The Department of Housing and Urban Development, after an extensive investigation, found that Alexandria officials did not purposefully reduce housing opportunities for blacks as was alleged in a complaint filed against them, according to a report released yesterday.

But while absolving the city of the discrimination complaint, HUD officials have charged the city with violating federal housing regulations by failing to keep required racial data.

A black group, the 16th Census Tract Crisis Committee, filed a complaint with HUD last July saying that by such actions as relocating Rte. 1 through a black neighborhood and declaring the predominantly black Parker-Gray neighborhood a special preservation district, city officials violated blacks' constitutional rights to fair housing opportunities.

City Manager Vola Lawson, who was housing director from 1980 to 1985, denied the charge that the city failed to record the race of people benefiting from federally funded projects.

"The comment that there are no racial data is inaccurate," Lawson said, in an unscheduled news conference last night. "Racial data has always been kept for CDBG Community Development Block Grant or federal programs."

Lawson called the HUD response, which she received Monday in a letter, "somewhat baffling." She said she would immediately request a meeting with HUD officials.

John J. Kane, HUD's director of the Philadelphia Office of Fair Housing and Equal Opportunity, which dispatched the investigative team to Alexandria, said yesterday he could not comment on the letter his office sent.

"We have had a fairly extensive review and spent a lot of staff time," Kane said. "Now we are at the point in time where they [the city and the 16th Census Tract Crisis Committee] will get back to us and react."

Within two weeks, Kane said he hoped to have heard from both parties and release a list of "recommendations" to the city.

Euroda Lyles, spokesman for the 16th Census Tract group, declined to comment on HUD's finding.

Lawson and Mayor James P. Moran Jr. were irked yesterday at how the investigation was handled and how much it cost the city.

Lawson said the city spends "several thousands of dollars," in staff time complying with the demands of HUD officials.

"I'm still annoyed that we had to spend as much time and effort in defending ourselves for something that we should not have been accused of in the first place," Moran said.
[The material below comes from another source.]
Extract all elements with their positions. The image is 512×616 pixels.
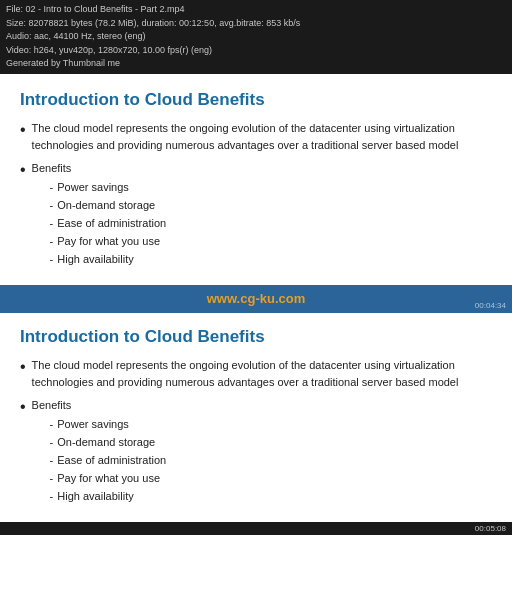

He said he has asked the staff to assess the actual cost of the investigation.

"The city has an outstanding record in housing," Lawson said. "It has tripled its [federally] assisted housing in the last decade and the majority has gone to minorities."

According to the HUD report, 58 percent of all properties purchased through the Homeownership Assistance Program were purchased by blacks, and 63 percent of the total number of persons who sought housing counseling were black.

But it said the lack of documentation on other housing programs made it difficult to assess their benefit to blacks. Still, the report said, " . . . it does not appear that discriminatory treatment was a factor in the administration of the program."